Among the industry practices criticized at the Senate Banking, Housing, and Urban Affairs Committee’s hearing was the piling on of hidden fees on consumers. Fees can be incurred for telephone payments, balance transfers, replacing lost cards and cash advances. Card issuers can also hike interest rates for a variety of reasons.

“The list of questionable actions credit card companies are engaged in is lengthy and disturbing,” said Sen. Christopher J. Dodd, chairman of the banking committee.

Any new regulations would be in addition to a sweeping clampdown on the industry already adopted by the Federal Reserve late last year. Those rules, which take effect in July 2010, shield consumers from arbitrary interest rate hikes and inadequate time to pay bills.

In addition, consumers will have to be given 45 days notice before any changes are made to the terms of an account. Under current rules, companies in most cases give 15 days notice before making certain changes.

A payment could also not be deemed late unless the borrower is given a reasonable period of time, such as 21 days, to pay.

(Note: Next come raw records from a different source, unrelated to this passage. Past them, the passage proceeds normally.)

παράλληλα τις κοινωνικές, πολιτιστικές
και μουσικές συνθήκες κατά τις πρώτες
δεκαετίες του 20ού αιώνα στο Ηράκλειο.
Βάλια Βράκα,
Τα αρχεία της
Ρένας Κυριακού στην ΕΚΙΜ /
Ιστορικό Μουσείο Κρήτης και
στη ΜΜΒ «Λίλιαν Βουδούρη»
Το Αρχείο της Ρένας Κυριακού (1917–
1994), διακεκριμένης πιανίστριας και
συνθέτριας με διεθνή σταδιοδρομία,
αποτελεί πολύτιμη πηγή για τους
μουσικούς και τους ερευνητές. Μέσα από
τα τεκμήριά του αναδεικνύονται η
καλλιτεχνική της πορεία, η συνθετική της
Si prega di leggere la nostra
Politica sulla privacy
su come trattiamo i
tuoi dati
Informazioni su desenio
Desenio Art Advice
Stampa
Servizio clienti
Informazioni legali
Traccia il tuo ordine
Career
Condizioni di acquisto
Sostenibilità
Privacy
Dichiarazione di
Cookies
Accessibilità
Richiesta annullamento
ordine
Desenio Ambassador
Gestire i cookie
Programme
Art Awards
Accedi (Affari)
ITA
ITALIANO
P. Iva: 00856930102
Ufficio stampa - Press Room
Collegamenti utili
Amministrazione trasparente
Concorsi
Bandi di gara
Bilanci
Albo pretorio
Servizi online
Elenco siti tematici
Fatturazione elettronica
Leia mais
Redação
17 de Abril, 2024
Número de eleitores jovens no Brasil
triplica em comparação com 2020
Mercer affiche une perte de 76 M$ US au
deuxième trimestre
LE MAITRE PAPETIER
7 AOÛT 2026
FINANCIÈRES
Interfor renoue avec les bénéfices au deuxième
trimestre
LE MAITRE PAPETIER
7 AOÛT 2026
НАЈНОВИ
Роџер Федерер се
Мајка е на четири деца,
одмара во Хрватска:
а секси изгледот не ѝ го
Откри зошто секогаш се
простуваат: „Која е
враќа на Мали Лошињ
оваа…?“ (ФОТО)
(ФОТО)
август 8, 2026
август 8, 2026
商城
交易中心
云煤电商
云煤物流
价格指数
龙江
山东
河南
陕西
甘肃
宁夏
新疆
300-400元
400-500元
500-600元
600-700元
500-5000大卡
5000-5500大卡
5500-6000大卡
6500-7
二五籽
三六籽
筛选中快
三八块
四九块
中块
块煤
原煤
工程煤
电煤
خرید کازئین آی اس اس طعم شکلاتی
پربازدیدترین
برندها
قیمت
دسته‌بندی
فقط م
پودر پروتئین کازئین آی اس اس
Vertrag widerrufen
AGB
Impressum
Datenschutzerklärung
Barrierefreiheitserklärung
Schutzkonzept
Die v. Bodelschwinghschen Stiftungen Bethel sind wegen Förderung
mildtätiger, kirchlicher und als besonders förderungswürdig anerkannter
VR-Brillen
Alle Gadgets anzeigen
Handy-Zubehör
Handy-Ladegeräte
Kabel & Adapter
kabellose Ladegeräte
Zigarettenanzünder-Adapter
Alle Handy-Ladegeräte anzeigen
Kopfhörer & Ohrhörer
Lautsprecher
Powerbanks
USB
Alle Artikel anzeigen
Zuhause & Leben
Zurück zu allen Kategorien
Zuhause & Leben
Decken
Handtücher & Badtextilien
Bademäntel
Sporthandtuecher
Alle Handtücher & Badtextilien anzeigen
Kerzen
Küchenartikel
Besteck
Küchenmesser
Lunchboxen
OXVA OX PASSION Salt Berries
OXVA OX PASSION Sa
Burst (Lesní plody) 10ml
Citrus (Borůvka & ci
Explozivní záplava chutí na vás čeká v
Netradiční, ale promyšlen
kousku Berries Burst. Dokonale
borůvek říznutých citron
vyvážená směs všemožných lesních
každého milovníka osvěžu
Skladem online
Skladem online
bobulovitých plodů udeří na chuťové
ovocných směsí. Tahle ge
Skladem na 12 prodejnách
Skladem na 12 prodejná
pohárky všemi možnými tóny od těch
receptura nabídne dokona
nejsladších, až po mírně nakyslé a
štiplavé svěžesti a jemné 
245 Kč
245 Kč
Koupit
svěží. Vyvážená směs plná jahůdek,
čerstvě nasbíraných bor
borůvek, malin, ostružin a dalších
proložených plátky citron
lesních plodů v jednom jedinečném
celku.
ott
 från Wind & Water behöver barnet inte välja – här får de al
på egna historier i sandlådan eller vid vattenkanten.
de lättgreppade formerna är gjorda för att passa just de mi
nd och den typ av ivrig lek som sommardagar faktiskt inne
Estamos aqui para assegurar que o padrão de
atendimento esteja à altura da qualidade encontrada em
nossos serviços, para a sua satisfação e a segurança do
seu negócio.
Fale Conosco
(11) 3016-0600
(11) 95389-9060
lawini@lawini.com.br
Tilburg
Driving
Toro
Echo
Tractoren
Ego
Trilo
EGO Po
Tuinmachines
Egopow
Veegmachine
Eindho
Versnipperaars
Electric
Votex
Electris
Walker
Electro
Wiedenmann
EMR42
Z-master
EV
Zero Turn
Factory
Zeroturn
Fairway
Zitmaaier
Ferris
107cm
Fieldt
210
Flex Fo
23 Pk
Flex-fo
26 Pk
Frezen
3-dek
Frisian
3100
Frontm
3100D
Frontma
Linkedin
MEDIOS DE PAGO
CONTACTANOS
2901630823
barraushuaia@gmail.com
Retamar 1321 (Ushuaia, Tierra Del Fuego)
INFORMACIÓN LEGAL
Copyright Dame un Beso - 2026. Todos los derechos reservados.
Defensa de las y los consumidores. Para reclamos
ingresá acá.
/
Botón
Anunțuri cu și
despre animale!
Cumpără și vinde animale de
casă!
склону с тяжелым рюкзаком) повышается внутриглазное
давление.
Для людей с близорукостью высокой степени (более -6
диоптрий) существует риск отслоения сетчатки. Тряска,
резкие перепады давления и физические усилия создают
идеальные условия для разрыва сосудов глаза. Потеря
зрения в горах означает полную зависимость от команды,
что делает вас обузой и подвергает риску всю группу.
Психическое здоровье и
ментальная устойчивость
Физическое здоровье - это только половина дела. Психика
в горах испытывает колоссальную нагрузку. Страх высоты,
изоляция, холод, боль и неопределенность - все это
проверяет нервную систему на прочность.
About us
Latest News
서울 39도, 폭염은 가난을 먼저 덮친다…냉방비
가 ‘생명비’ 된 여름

Legislation introduced Wednesday by Mr. Dodd and Sen. Carl Levin, Michigan Democrat, would also:

• Prohibit credit card companies from charging interest on penalty fees;

• Prohibit charging consumers to pay bills via mail or telephone;

• Require card issuers to lower penalty interest rates if no further violations occur after six months;

• Require issuers soliciting anyone under 21 to get the signature of the parent or guardian who will co-sign for debt.

Scrutiny of the industry comes at a time when consumers are defaulting at high levels on credit card bills.

Last month, Fitch Ratings said its index of charge-offs on prime credit card portfolios rose in December to its highest level in four years. The rate at which cardholders repaid outstanding balances, meanwhile, slowed to its lowest since mid-2004.

Charge-offs are loans written off as not being repaid.

The current economic climate and President Obama’s new administration mean proponents are seeing better prospects for greater oversight of the financial services industry.

But given the reforms already adopted in December, some at the hearing Thursday urged caution in imposing additional regulations.

“We need to be careful not to take action that would limit credit,” said Sen. Richard C. Shelby, Alabama Republican.